Вторая линия была взята к пяти часам. Стоила дороже: двадцать шесть убитых, сорок три раненых. Минное поле, проволока, три пулемёта из бетонных колпаков. Но батальон прошёл, и за батальоном шли другие батальоны, и к полудню плацдарм расширился с четырёх километров до двенадцати, и в глубину — с трёх до семи, и в эти семь километров южного берега Двины вливались войска, как вливается вода в трещину: сначала струйка, потом ручей, потом поток, и поток этот остановить уже не сможет ни 32-я пехотная, ни полк 253-й, ни все резервы Клюге, которых у Клюге нет.
Лыков сидел на дне немецкой траншеи, во второй линии, и ел хлеб. Хлеб был из вещмешка, чёрствый, вчерашний, и крошился, и крошки падали на китель, и Лыков стряхивал их машинально, и рука при этом не дрожала, хотя час назад дрожала, а два часа назад нет. Ритм, знакомый по прошлым боям: тело отпустило, и следующие два часа будут спокойными, а потом — снова вперёд, и снова дрожь, и снова покой.
Рядом сапёр, тот, что резал проволоку, сидел и смотрел на свои руки. Руки были в порезах от проволоки, и порезы кровоточили, и сапёр не перевязывал их, а просто смотрел, как кровь стекает по пальцам и капает на немецкие доски немецкого настила.
— Перевяжись, — сказал Лыков.
— Потом, — сказал сапёр. — Там ещё третья линия.

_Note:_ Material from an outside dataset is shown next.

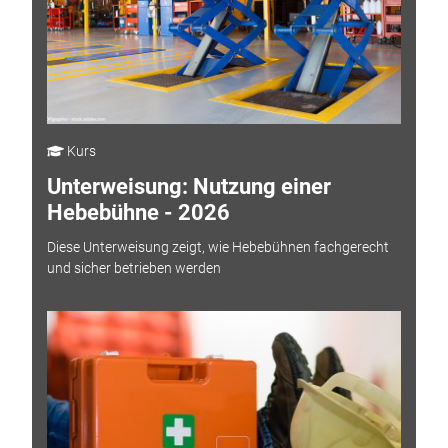
Kurs
Unterweisung: Nutzung einer
Hebebühne - 2026
Diese Unterweisung zeigt, wie Hebebühnen fachgerecht
und sicher betrieben werden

Ещё резать.
Лыков доел хлеб. Допил воду. Встал.
Третья линия через полтора километра. За ней противотанковый ров. За рвом открытая дорога на юго-запад, к Полоцку. До Полоцка семьдесят километров. Но это были уже не его семьдесят километров; его были полтора — до третьей линии, до рва, и если он пройдёт эти полтора, другие пройдут остальные, и если не пройдёт — другие всё равно пройдут, потому что на плацдарме двадцать тысяч человек, и двадцать тысяч пройдут, даже если этих восьмисот не станет.
— Батальон! Построение через десять минут. Третья линия — наша.